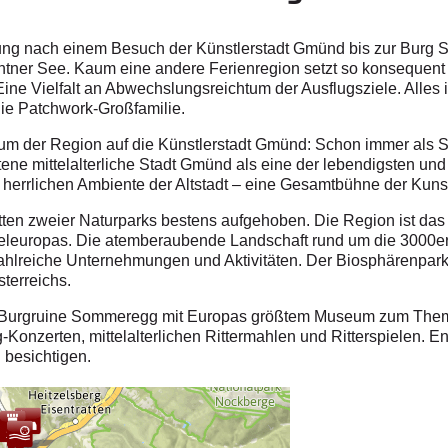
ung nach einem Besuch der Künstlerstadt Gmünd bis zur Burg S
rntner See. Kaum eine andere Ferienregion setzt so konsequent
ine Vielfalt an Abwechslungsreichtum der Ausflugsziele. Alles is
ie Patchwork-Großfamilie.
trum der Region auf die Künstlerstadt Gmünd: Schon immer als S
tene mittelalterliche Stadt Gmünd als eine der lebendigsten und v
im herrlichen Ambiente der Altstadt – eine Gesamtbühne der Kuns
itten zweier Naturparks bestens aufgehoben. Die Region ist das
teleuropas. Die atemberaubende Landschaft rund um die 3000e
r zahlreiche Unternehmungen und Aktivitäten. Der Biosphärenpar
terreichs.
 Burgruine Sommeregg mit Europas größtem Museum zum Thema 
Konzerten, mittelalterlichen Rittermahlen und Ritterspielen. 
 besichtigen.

...

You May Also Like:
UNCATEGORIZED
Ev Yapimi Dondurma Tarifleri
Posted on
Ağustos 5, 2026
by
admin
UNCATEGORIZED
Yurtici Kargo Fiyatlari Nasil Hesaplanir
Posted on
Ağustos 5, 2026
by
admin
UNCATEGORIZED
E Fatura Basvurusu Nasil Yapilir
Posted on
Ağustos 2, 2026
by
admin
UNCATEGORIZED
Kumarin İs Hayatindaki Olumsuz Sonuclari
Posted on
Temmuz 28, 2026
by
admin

▶ _Aim of the exercise_: Read the entries and pick out all lines that include the word "Gmünd".

▶ _Answer to the exercise_:
ung nach einem Besuch der Künstlerstadt Gmünd bis zur Burg S
trum der Region auf die Künstlerstadt Gmünd: Schon immer als S
tene mittelalterliche Stadt Gmünd als eine der lebendigsten und v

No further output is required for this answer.